One quirk worth mentioning: Retinol is famously unstable.
It's highly sensitive to light and oxygen, and UV exposure breaks it down into a range of degradation products.
Real-world testing bears this out, with retinoid content in some products dropping anywhere from 0% to 80% after six months at room temperature, and even more at higher temperatures.
This is why good formulations lean on opaque, air-tight packaging (think tubes and pumps, not clear jars) and often "encapsulate" the Retinol to shield it.
Signs of oxidation include your product turning yellow or smelling "off". Keeping it somewhere cool and dark, and using it up within a few months of opening helps it stay effective.
The most common side effects are mild and temporary: usually some dryness, redness, or light peeling as your skin adjusts. These tend to settle with consistent and lower-frequency use.
Like all retinoids, Retinol works best with nightly use, a good moisturizer, and daytime sunscreen.
The "ramp up" method works well: start with Retinol once a week to give your skin time to adjust, which keeps irritation low.

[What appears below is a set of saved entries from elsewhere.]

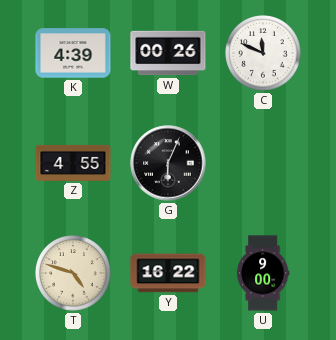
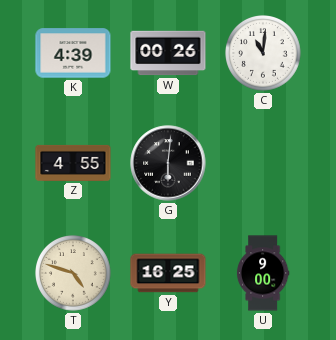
C: 11:49 -> 11:01
G: 6:04 -> 6:01
Y: 16:22 -> 16:25
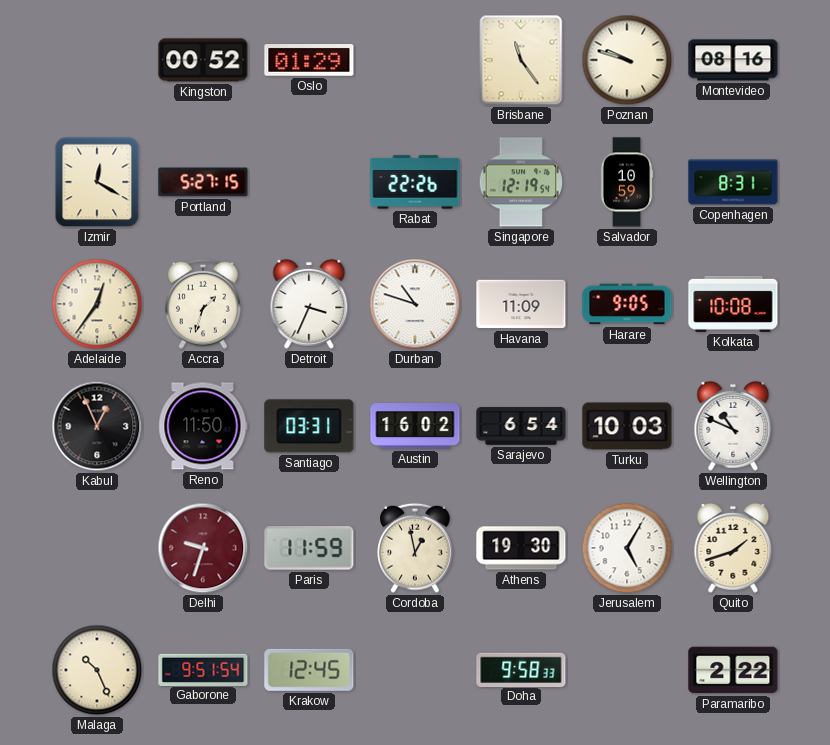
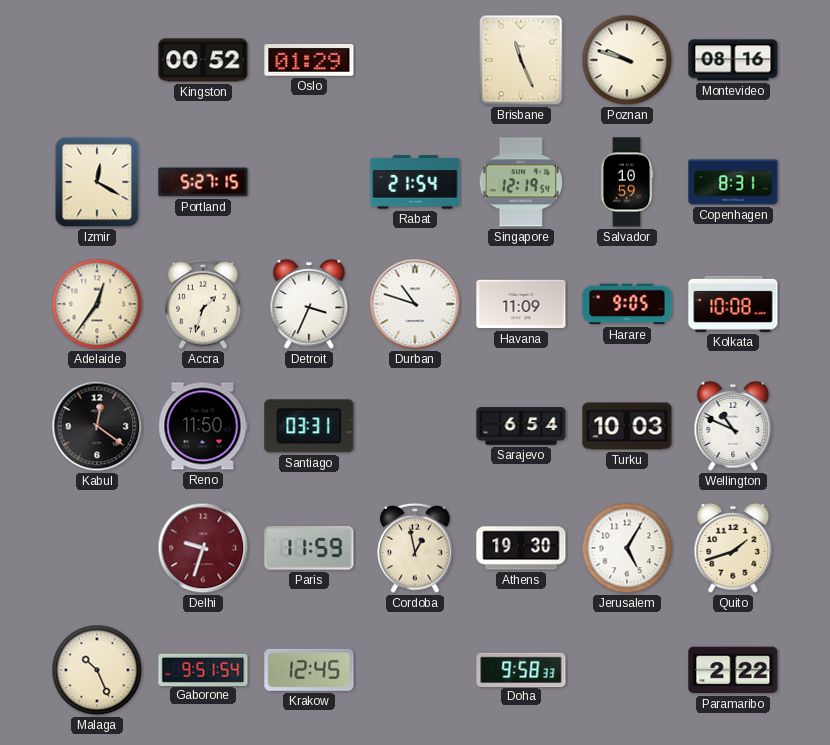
Brisbane: 11:24 -> 11:26
Rabat: 22:26 -> 21:54
Kabul: 12:56 -> 12:21
Austin: 16:02 -> none
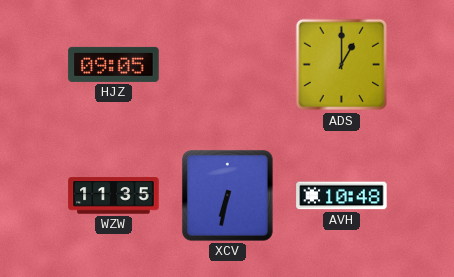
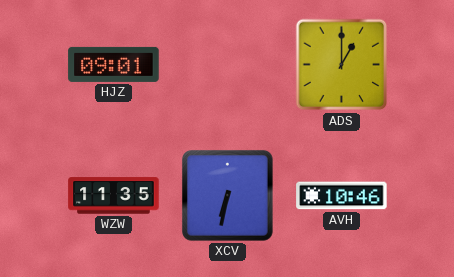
HJZ: 09:05 -> 09:01
AVH: 10:48 -> 10:46
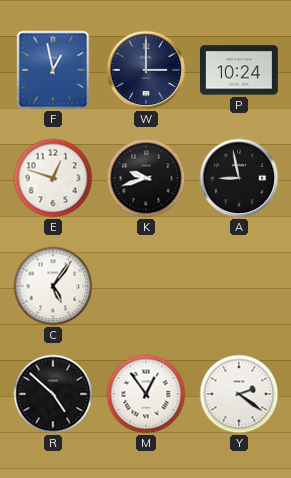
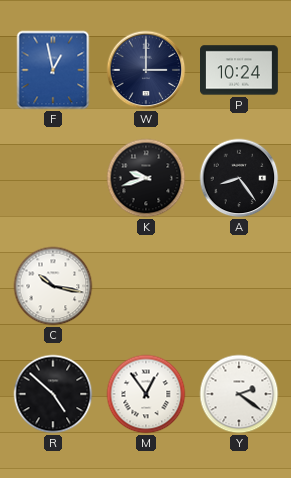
E: 12:48 -> none
A: 8:58 -> 8:24
C: 5:06 -> 10:17
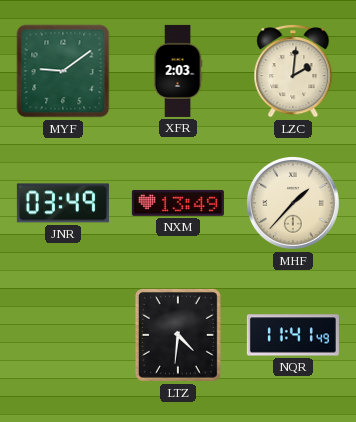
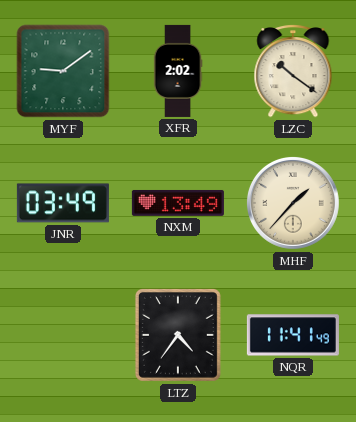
XFR: 2:03 -> 2:02
LZC: 2:01 -> 10:21
LTZ: 4:31 -> 4:36
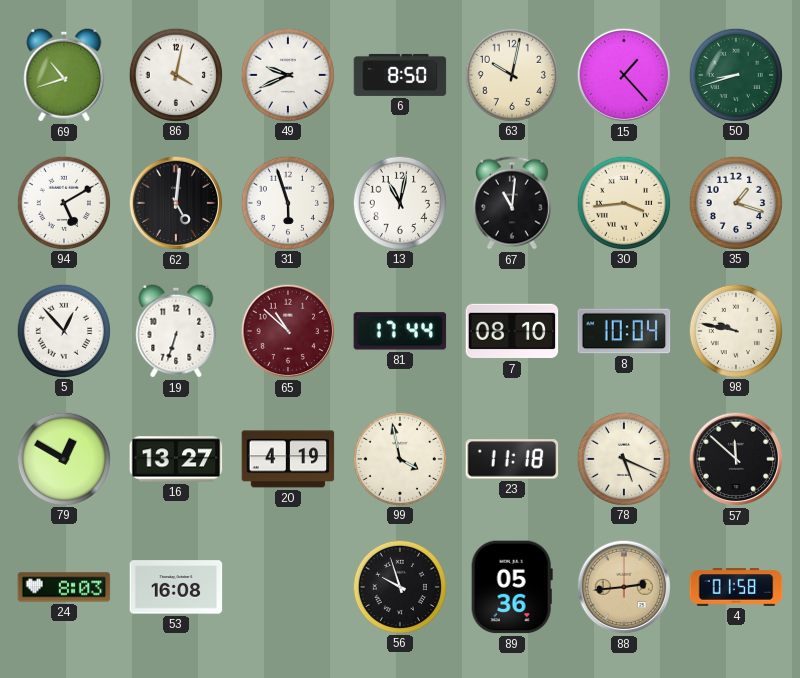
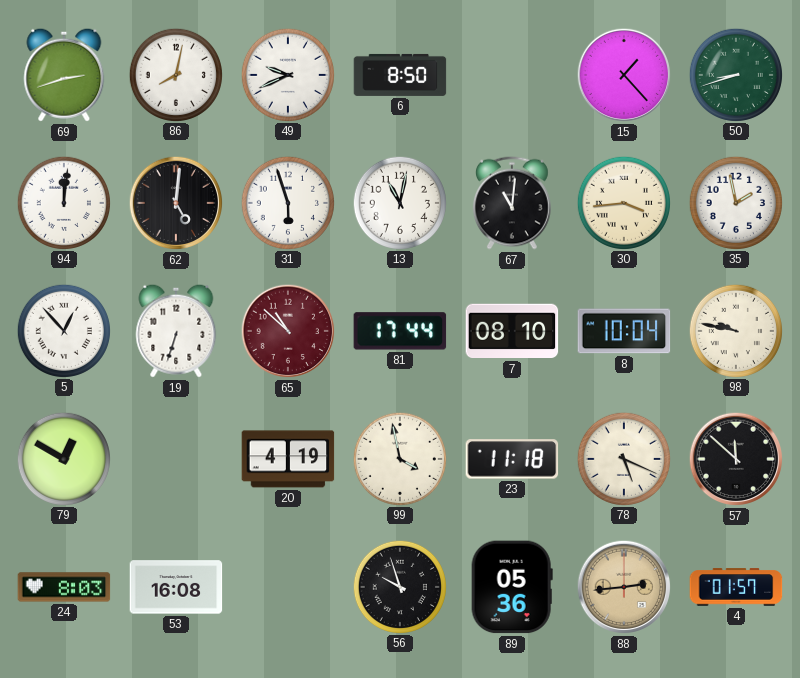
69: 10:42 -> 2:42
86: 4:02 -> 8:02
63: 10:02 -> none
94: 5:10 -> 12:01
35: 1:18 -> 1:58
16: 13:27 -> none
4: 01:58 -> 01:57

Slowly add more nights until you reach your goal frequency once your skin feels comfortable.
Retinoids also make your skin more sensitive to the sun in the first few weeks, so wear sunscreen every morning and protect your skin from direct sun while you build up tolerance.
One safety note: topical Retinoids aren't recommended during pregnancy or breastfeeding. Systemic absorption from creams is low but because high oral vitamin A is a known teratogen and topical safety data are limited, most clinicians recommend stopping retinoids when pregnant or trying to conceive.